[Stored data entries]
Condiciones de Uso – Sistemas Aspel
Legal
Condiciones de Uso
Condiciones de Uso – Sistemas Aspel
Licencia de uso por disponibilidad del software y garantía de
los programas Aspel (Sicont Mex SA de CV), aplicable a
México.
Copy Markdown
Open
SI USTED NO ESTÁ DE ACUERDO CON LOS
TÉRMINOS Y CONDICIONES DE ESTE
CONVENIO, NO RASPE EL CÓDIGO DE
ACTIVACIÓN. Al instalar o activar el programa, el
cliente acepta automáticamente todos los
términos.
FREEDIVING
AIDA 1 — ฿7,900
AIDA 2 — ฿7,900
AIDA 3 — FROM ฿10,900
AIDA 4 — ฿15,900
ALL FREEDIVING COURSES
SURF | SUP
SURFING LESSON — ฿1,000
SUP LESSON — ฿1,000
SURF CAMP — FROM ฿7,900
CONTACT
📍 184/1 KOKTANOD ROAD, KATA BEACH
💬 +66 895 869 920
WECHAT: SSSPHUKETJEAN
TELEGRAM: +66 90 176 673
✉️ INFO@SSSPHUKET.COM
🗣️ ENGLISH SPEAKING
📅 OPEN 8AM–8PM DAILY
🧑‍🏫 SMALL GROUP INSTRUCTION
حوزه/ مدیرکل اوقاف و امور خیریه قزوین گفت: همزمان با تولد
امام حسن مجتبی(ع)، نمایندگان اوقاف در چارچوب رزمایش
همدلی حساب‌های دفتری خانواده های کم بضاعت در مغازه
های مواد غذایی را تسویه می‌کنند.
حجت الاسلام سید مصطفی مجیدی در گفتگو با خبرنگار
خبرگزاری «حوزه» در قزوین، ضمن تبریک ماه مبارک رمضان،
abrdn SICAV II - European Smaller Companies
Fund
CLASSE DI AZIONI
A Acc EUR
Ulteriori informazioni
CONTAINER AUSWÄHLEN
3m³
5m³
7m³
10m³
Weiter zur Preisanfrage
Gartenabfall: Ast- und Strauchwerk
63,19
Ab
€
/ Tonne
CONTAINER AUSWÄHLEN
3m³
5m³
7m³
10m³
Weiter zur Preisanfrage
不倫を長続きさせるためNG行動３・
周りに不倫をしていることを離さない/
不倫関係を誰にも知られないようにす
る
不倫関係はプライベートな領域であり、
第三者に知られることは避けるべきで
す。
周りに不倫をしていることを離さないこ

* * *

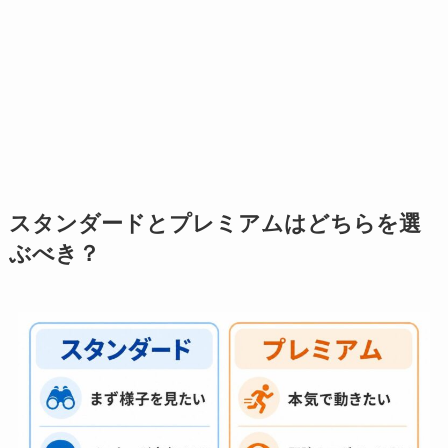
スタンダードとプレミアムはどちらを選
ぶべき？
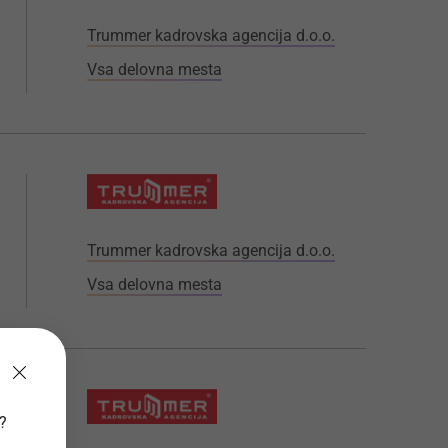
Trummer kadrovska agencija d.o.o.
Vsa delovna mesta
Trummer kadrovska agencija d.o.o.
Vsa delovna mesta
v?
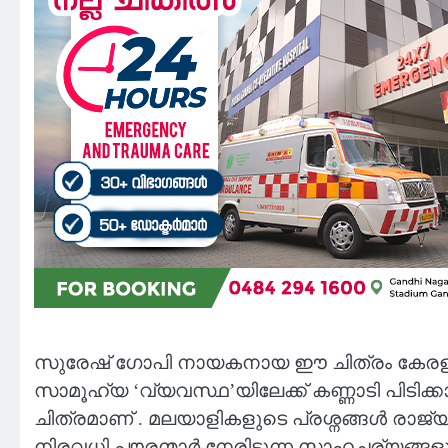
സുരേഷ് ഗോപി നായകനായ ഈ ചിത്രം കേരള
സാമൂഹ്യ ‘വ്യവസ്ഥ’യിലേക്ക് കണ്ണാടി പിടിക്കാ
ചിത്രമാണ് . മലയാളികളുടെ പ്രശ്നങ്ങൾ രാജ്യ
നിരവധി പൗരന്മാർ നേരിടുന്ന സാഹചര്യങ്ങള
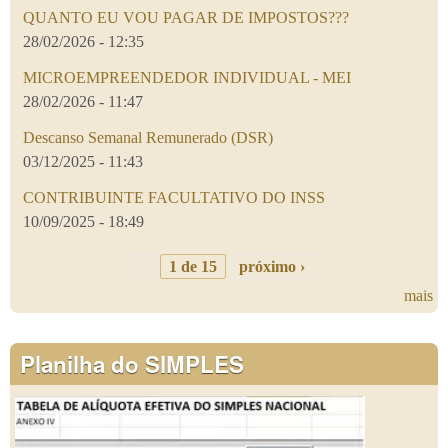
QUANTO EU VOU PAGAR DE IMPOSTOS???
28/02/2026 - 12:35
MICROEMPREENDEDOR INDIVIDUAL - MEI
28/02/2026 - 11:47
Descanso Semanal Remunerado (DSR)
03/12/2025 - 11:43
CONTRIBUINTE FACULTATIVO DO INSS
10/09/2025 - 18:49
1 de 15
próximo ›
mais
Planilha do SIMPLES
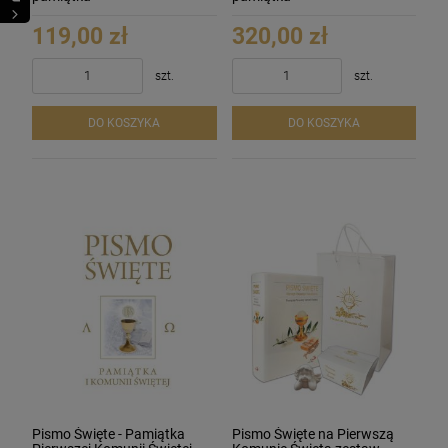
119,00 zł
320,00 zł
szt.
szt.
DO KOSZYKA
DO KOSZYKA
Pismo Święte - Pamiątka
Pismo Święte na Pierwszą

Work request: Starting with the line that has "നിരവധി പൗരന്മാർ നേരിടുന്ന സാഹചര്യങ്ങള" and going on through the line that has "Pismo Święte na Pierwszą", transcribe the records above exactly, but skip the pictures.

Exercise output:
നിരവധി പൗരന്മാർ നേരിടുന്ന സാഹചര്യങ്ങള
QUANTO EU VOU PAGAR DE IMPOSTOS???
28/02/2026 - 12:35
MICROEMPREENDEDOR INDIVIDUAL - MEI
28/02/2026 - 11:47
Descanso Semanal Remunerado (DSR)
03/12/2025 - 11:43
CONTRIBUINTE FACULTATIVO DO INSS
10/09/2025 - 18:49
1 de 15
próximo ›
mais
Planilha do SIMPLES
119,00 zł
320,00 zł
szt.
szt.
DO KOSZYKA
DO KOSZYKA
Pismo Święte - Pamiątka
Pismo Święte na Pierwszą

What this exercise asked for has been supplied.